The news out of Washington has compounded residents' frustration:

_President Bush opposes a bill to allow government buyout of some destroyed homes, a plan designed to help residents recover equity from their houses and avoid foreclosure on their mortgaged ruins. Many of the early rebuilding proposals were predicated on buyouts.

_The federal government has not committed to the costly demand that levees, which protect the low-lying city, be rebuilt to withstand a Category 5 hurricane — the most brutal kind. The existing system was largely expected to hold against a Category 3 storm, but Katrina, a strong Category 3 with winds at 125 mph, sent water through the flood walls and into neighborhoods.

Many residents and officials say rebuilding plans won't save the city without commitments on levee reinforcement, especially as another hurricane season approaches.

"They have to worry about making the levees safe," said Merrill Rye, a 65-year-old native of the city. "Forget about the rest. We'll do without."

_Congress approved $29 billion in aid for Louisiana and Mississippi before Christmas — but only after lawmakers from those states stamped their feet.

Congress has been reluctant to be diverted from plans for domestic tax cuts and funding for the Iraq war, said Sen. Mary Landrieu, a Louisiana Democrat who told fellow senators she would prevent them from going home for the holidays if there was no action on the damaged levees.

Rebuilding from Katrina, Landrieu said, is "a tar baby."

"They want to just get rid of it," she said. "They can't."

_Bush's State of the Union address, which some local residents hoped would include plans for rebuilding their beleaguered city, focused heavily on Iraq.
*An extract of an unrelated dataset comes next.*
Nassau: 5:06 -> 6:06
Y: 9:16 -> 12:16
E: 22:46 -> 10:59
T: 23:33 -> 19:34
Only about 160 words of the 5,300 words the president uttered on Jan. 31 were about the Gulf Coast.

For all their frustration with government officials, most New Orleanians say they've been touched by the generosity of their fellow Americans. The American Red Cross' hurricane relief fund collected $2.1 billion, the most ever for a disaster.

Beyond the donations, countless volunteers have descended on the region — cleaning, providing medical care or handing out meals to overwhelmed families.
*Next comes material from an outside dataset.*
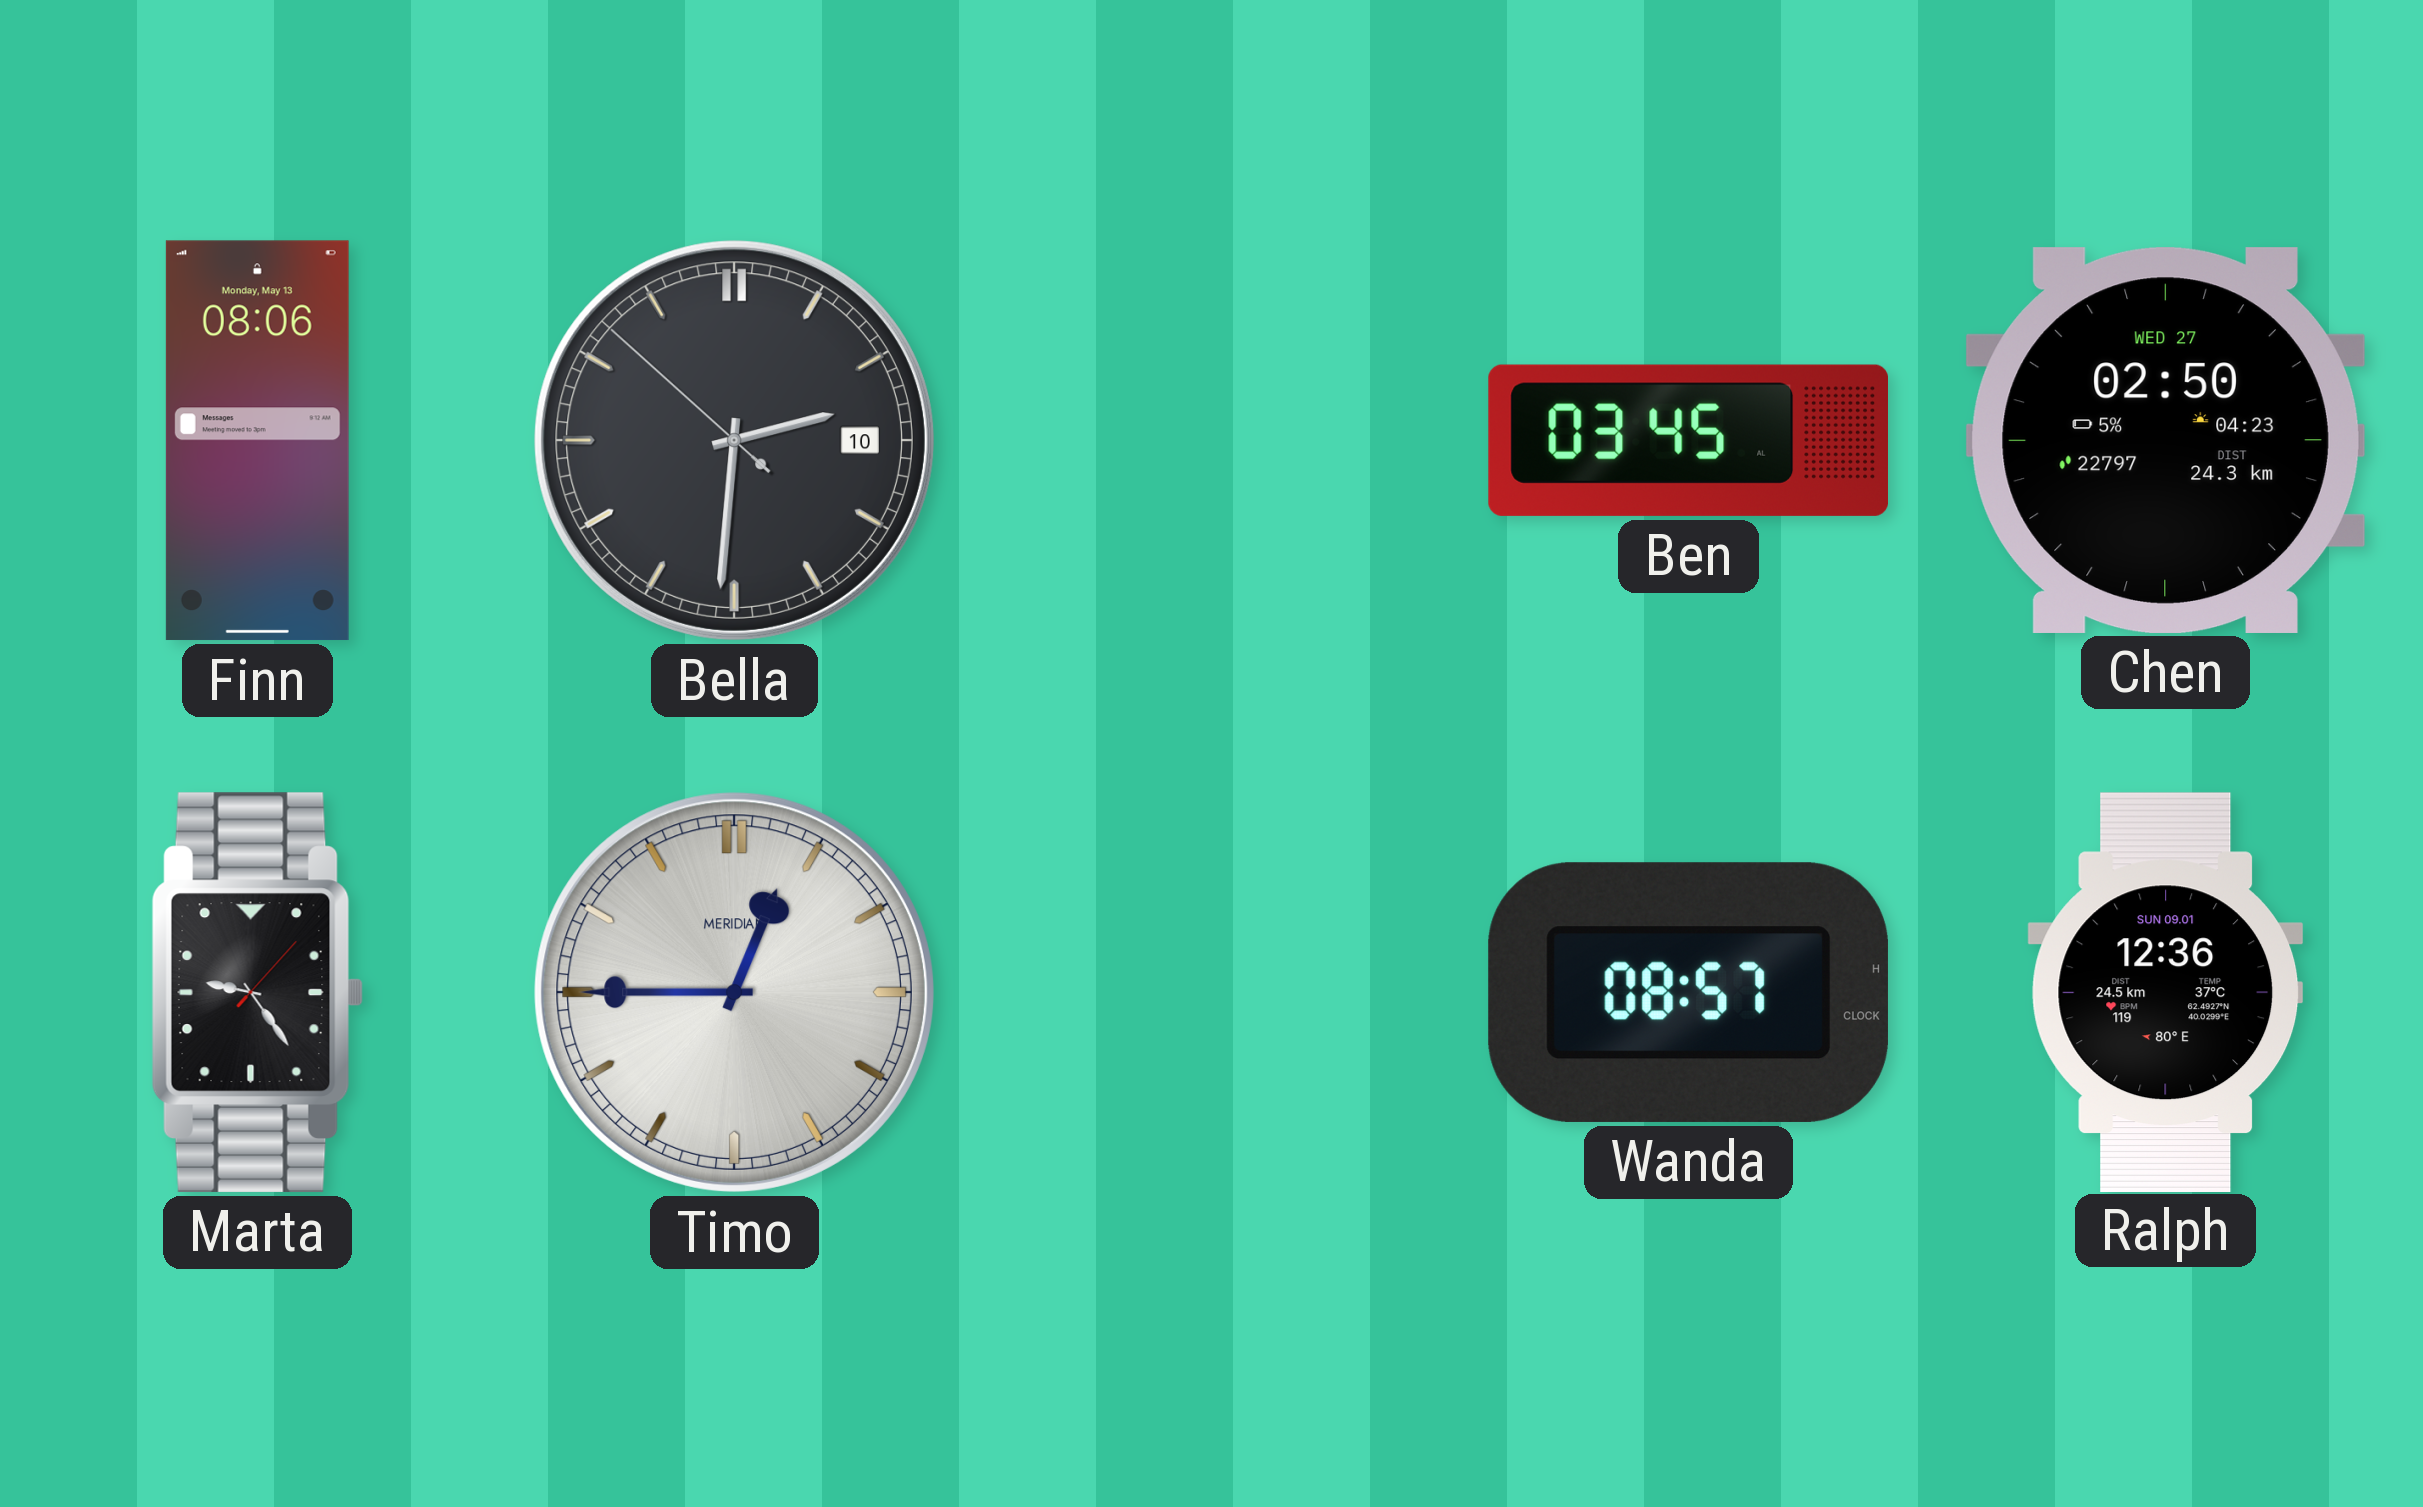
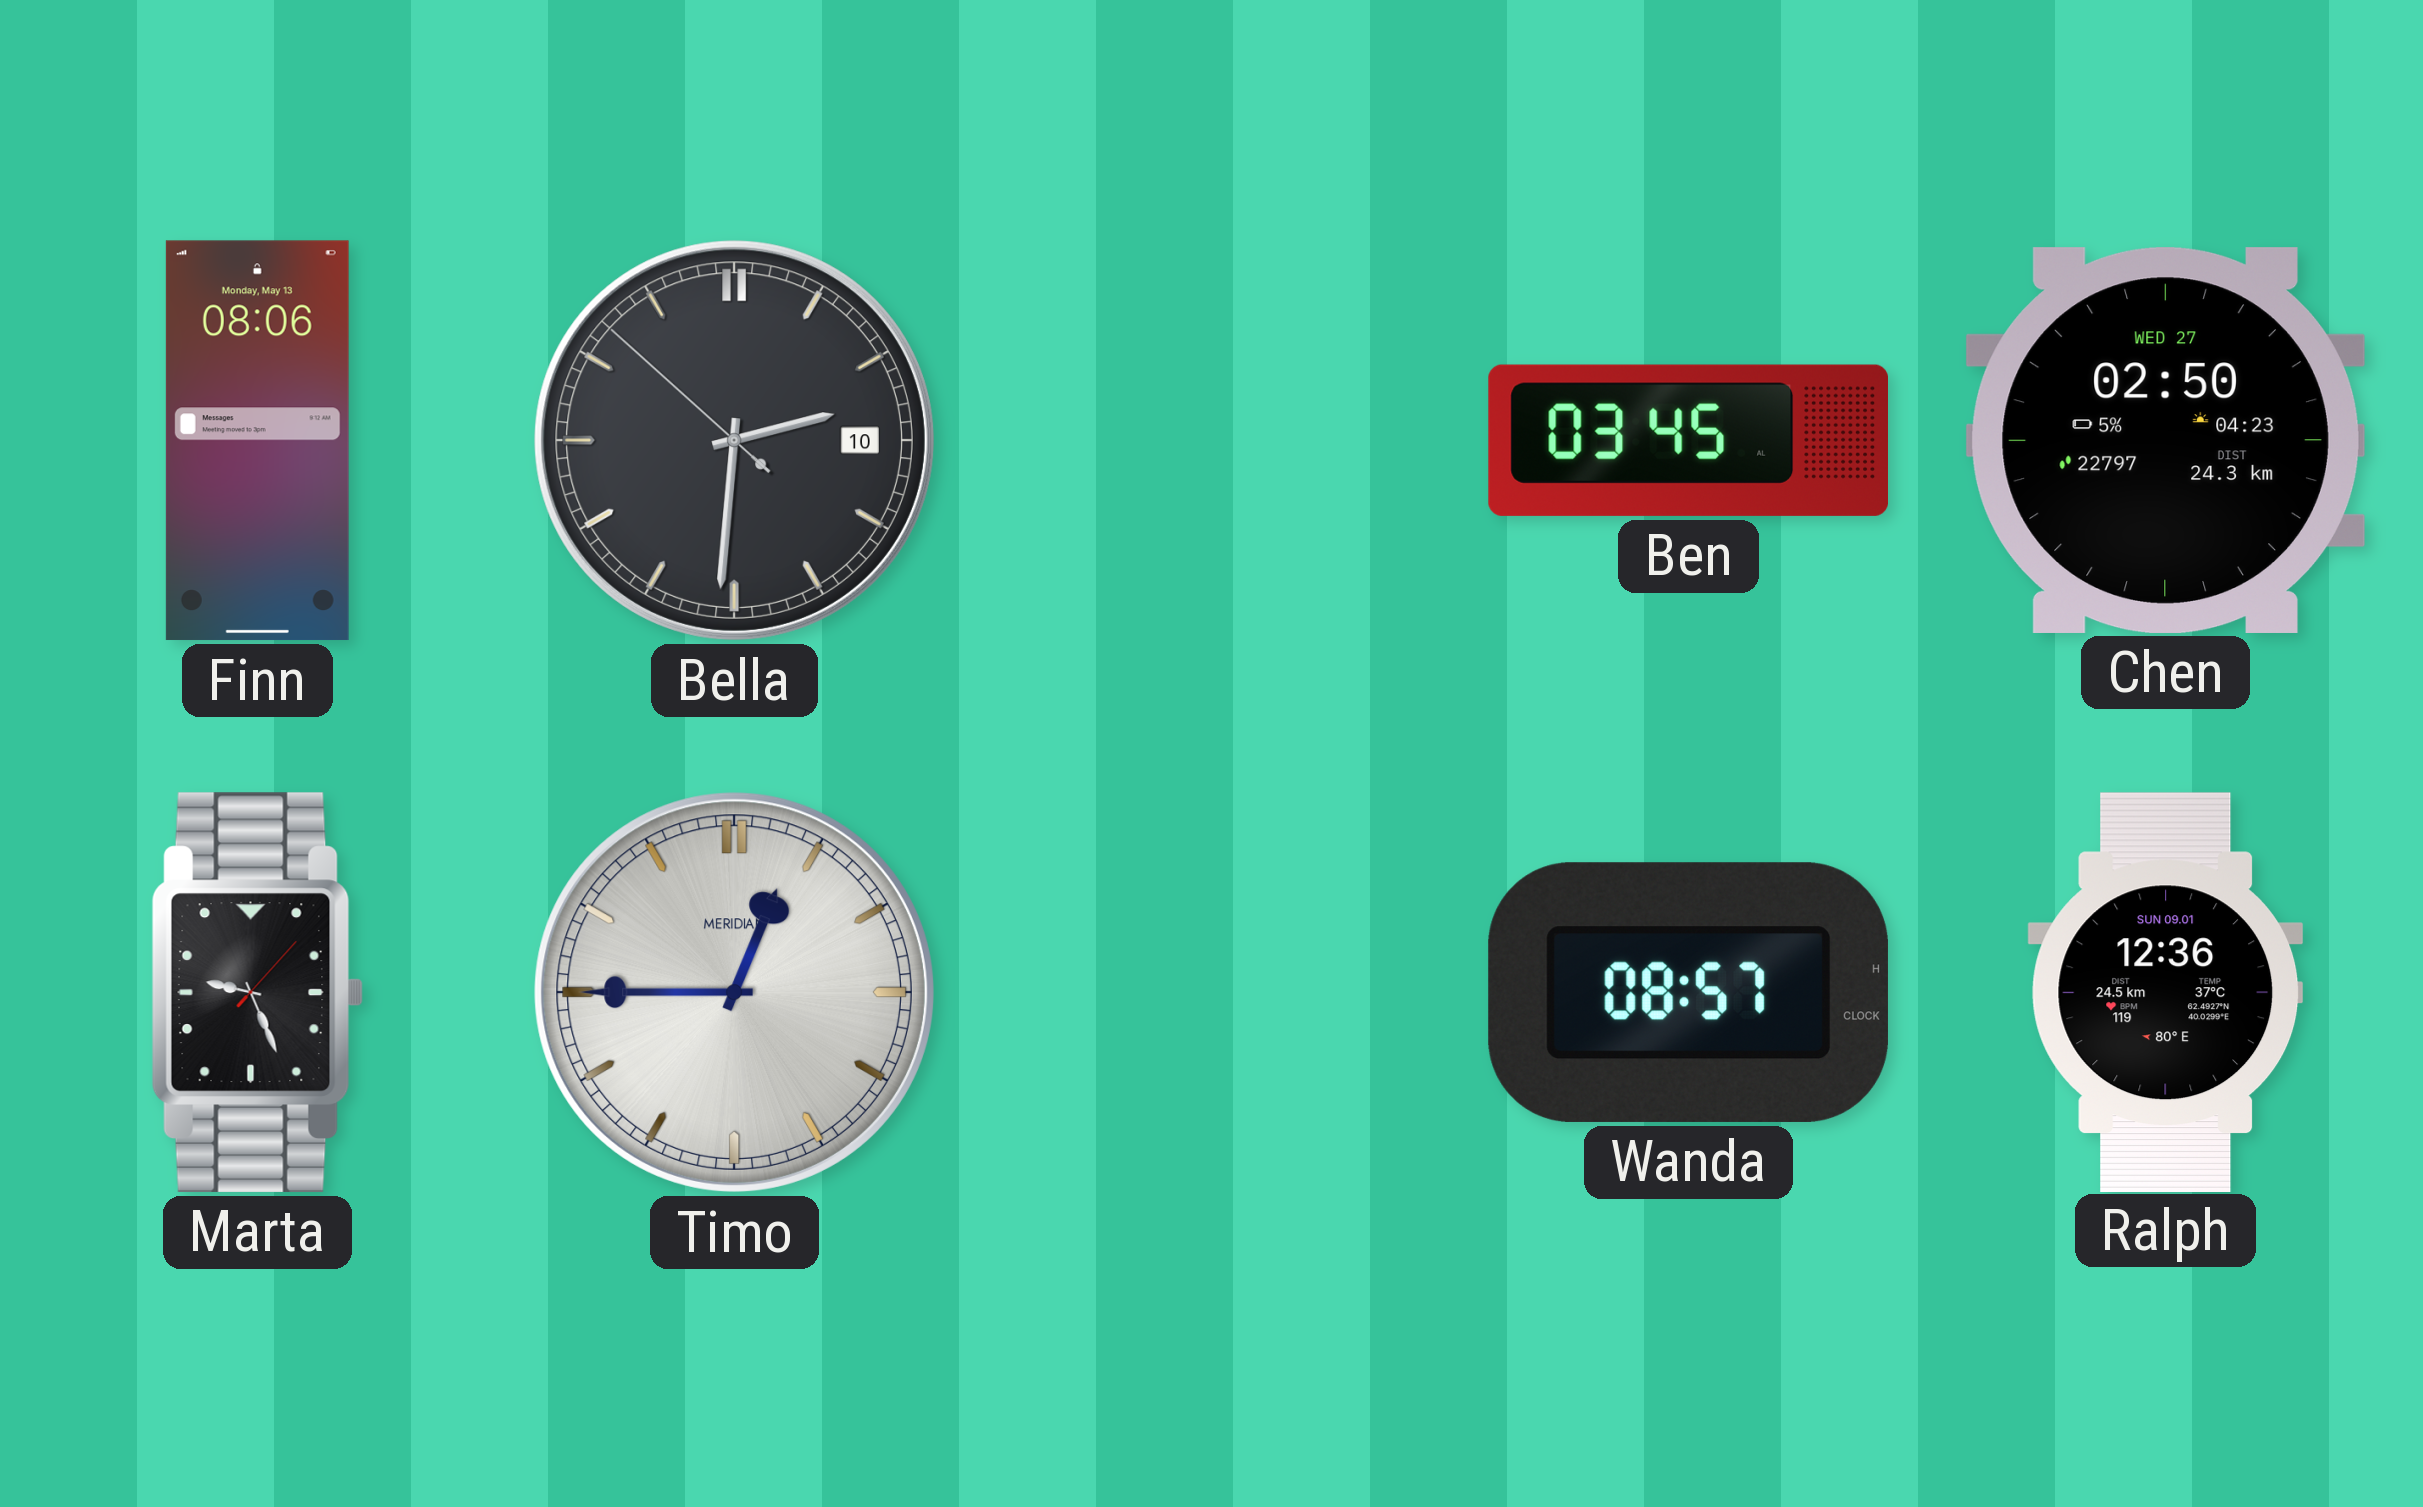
Marta: 9:24 -> 9:26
One group cut up Stelljes' 60-foot pecan tree, downed by the winds.

"I had never seen them before," she said. "I took a picture of them for my scrapbook."

Fisk, whose family evacuated to Hillside, N.J., still tears up months later when he recounts an encounter at a tiny pizza parlor there. A sign at the restaurant's counter said patrons had donated $1,265 for the victims of Hurricane Katrina — an amount matched by the owner even though no one had a connection to the Gulf Coast.

"The American people have hearts of gold," Fisk said.

But hearts of gold do not speed cash flow. Fisk managed to get some insurance money for repairs but waited months for his lender to process the checks. Money his insurance company sent him for his car, crushed by a falling tree, got lost in the mail; postal deliveries have been intermittent and slow since the storm.

This kind of frustration extends across all races, Fisk said.

"Black, white, yellow, brown," he said, "we're all in the midst of disaster."